*** Opening of Provided material ***
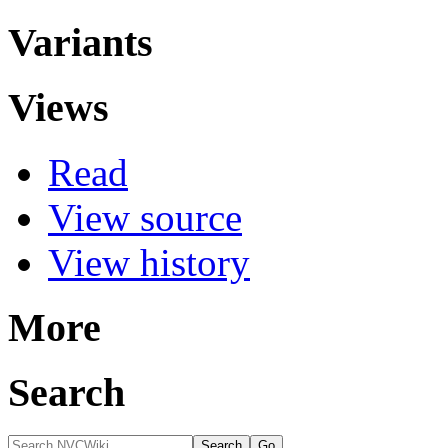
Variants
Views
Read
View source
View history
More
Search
*** Close of Provided material ***
*** Opening of Provided material ***
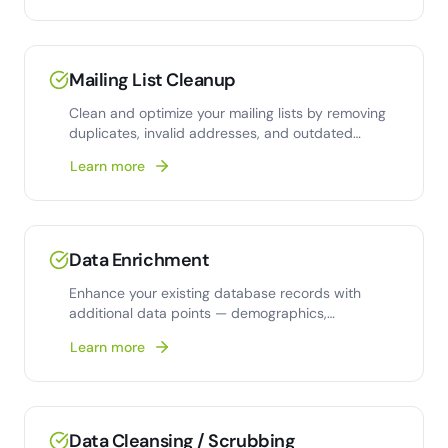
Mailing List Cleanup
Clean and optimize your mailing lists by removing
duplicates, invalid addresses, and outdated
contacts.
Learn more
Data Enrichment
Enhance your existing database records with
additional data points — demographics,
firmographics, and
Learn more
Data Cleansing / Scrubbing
*** Close of Provided material ***
→ **What to work on**
Throughout the data above, count the lines in which the word "your" occurs; supply the number alone.

→ **Answer section**
2